What's in a Name
- Evan Appel
- Sep 14, 2023
- 12 min read

One crisp and cool fall day, Gregory took the day off from work and decided to take a walk in the park catty-corner from his apartment building. The park was beautiful and still. The early frost melted into delightful dew on the bright green leaves and the shaggy moss hanging from the trees. Gregory liked it so much that he asked himself why he couldn’t walk through the park every day. So, he decided to switch to work from home.
He had the spare bedroom with the big window in it converted into his office and his girlfriend, Threresa, moved her stuff into his bedroom. He brought all of his office things home and set them up on his brand new adjustable-height standing desk. In the warm light of the early fall days, he gazed out of his window over a cup of coffee before beginning the day.
About a year later, he began the day from the couch, his laptop in his actual lap, not bothering to shower before answering messages that had piled up in the dark hours of the day. In the year since working from home, he’d not ended up going for early morning walks in the park more often.

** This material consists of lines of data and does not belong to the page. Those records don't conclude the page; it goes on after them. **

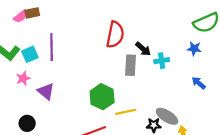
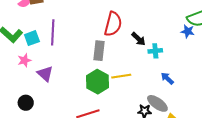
blue star: (194, 49) -> (188, 31), moved
gray rectangle: (130, 65) -> (99, 51), moved
blue arrow: (199, 83) -> (167, 78), moved
yellow line: (126, 112) -> (121, 76), moved

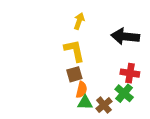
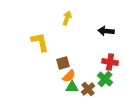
black arrow: (125, 36) -> (106, 31), size x0.7
yellow L-shape: (74, 51) -> (40, 42), moved
orange semicircle: (82, 90) -> (69, 76), turned 32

In fact, he estimated that he hardly ever left his apartment at all.
Theresa had moved out sometime over the summer, she said it was suffocating living with someone who refused to go outside, a hikikomori, a borrowed word from Japanese which means severe social withdrawal. Gregory lived on amazon deliveries. His trash was disposed through the incinerator chute down the hall. One day, realizing that his car’s registration was going to expire, he searched for his keys, but could not find them for hours because it had been so long since he needed to use them. He let his registration expire, but renewed his parking spot online, paying an extra fee to store an unregistered vehicle.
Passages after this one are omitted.